Tip for backpackers on a budget: search thrift stores for tight athletic leggings and a long-sleeved swim-shirt. It's a lot cheaper than a wetsuit.

Knowing about my love for microbes, Anne pointed out a massive, lavender mound of Porites coral with white rings circling several of its pores. I don’t know what pathogen was causing those white rings, but I noted that coral disease does not discriminate among depths. We saw a scaly crocodile fish, a marbled grouper as long as I am tall, angelfish, moray eels, and (my personal favorite) a healthy sea star.

A few days after that, I went snorkeling in the shallow section of Massif des Roses, the first community-managed marine reserve established by Reef Doctor.

The sun was shining as a wind-powered pirogue carried Haja, Mahery and me to our snorkel site.

It was Haja and Mahery's first time snorkeling! They have studied Madagascar's terrestrial plants and animals all their lives, but never had they seen their ocean's algae, corals, or fishes.

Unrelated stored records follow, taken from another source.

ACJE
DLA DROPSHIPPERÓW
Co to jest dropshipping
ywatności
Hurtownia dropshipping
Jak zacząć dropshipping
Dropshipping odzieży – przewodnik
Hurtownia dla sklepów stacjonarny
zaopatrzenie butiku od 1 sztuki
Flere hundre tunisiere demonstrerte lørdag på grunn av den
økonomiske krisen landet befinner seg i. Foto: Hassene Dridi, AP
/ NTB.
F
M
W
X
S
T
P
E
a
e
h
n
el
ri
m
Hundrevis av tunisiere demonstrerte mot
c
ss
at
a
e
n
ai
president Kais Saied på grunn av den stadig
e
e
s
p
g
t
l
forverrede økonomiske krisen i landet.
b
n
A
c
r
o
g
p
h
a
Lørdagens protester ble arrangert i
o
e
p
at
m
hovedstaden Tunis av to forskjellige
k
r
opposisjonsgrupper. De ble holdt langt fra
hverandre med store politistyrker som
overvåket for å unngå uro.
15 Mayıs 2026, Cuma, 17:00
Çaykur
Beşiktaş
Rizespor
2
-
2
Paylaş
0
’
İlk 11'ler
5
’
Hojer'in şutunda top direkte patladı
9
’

The difference between the deep dive and the shallow snorkel was heartbreaking. In two hours, I swam above a seafloor that was half garden and half graveyard. Spiny black Diadema sea urchins clustered in crevices, and a school of dark fish flashed by. One Acropora showed the purple fluorescence of new growth at its tips, and a lime-green Porites photosynthesized under our masks. These live corals were surrounded by rubble, the skeletal remains of their dead kin. Seb’s prediction that coral reefs will go extinct in our lifetime appeared to be coming true in front of my mask. One of the healthiest patches in Ranobe, Massif des Roses, harbored life. Yet it was a ruin, an ecosystem drawing its last shaky breaths in the Intensive Care Unit of planet Earth.

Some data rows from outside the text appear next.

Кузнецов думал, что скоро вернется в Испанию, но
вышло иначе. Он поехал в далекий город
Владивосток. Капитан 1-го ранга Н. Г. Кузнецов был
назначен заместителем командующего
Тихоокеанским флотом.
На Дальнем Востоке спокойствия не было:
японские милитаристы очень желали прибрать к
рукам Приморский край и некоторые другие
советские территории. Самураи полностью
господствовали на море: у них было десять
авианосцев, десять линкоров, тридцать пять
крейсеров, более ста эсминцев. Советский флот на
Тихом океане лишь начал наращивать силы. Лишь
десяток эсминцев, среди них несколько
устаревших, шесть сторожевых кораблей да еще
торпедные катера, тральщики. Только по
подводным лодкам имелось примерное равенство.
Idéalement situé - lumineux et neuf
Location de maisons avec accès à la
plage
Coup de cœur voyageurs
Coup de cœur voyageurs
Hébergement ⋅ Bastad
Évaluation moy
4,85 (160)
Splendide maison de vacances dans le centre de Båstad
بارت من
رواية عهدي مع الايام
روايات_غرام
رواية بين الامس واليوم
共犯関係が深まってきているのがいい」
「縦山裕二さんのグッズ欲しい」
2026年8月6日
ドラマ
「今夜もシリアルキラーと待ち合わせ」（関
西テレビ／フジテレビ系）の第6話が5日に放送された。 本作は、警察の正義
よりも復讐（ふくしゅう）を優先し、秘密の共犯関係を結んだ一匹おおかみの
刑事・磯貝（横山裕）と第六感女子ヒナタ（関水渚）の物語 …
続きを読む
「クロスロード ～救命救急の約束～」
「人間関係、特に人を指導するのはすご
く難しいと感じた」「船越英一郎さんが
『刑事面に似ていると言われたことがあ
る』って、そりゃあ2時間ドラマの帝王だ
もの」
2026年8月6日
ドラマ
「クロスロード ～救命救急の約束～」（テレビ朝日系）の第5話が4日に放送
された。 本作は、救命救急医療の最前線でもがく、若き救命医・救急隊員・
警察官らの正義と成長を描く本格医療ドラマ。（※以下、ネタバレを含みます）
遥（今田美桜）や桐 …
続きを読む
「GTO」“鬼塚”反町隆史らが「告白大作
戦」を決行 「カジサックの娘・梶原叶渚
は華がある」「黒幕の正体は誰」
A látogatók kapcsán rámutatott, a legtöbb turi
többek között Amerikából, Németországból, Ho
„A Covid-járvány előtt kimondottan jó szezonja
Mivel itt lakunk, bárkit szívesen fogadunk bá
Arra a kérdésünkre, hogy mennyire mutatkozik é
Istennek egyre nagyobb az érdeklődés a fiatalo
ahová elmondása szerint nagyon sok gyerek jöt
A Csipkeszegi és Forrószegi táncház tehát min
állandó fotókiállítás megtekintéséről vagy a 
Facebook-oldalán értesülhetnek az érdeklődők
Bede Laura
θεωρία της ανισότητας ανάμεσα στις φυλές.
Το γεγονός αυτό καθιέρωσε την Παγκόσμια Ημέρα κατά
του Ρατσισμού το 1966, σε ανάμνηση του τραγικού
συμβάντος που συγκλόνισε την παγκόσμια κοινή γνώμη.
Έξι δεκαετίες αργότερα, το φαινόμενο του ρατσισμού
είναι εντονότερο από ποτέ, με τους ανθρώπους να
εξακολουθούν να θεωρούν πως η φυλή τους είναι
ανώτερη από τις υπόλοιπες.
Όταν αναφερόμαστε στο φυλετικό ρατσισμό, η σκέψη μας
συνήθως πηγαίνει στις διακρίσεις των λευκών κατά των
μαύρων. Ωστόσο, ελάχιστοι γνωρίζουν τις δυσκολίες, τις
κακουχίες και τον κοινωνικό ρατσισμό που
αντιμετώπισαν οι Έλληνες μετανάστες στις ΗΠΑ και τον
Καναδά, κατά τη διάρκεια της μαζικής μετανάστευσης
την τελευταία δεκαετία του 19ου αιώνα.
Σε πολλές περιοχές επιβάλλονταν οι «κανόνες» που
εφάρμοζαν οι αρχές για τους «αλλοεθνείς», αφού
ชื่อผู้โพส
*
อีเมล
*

Here is a GoPro video I made to document the condition of Massif des Roses and celebrate Haja and Mahery's inaugural snorkel.

Seb knows this bay will never be pristine, at least not for many generations. At best, Ranobe will become a fragmented habitat composed of a few hardy coral species, an artificial reef of boulders, and a rebar garden of transplanted coral recruits. Tourists will dive deep to glimpse the abundance of the past, while locals will scrape a living from the marine life that remains. Yet he, Emma, and all of Reef Doctor's staff and volunteers are moving toward something different, something alive.

Rather than forsake this seafloor as a lost cause, they embrace its knotted web of relationships: with scientists and fishermen, pirogues carrying away forests into houses, drier summers, drier winters, climate and weather and carbon dioxide, fried fish in torn pages of lined paper, stinging plankton and crumbling calcium carbonate.

The death within Ranobe is easy to see, but it is not complete. Life makes its way in this ruin: a school of snapper, a toothy eel, a jellyfish. The first humphead wrasse in ten years. Seb knows our survival is entangled with the survival of the reef. And for him, a sliver of uncertainty in his patient's prognosis is enough.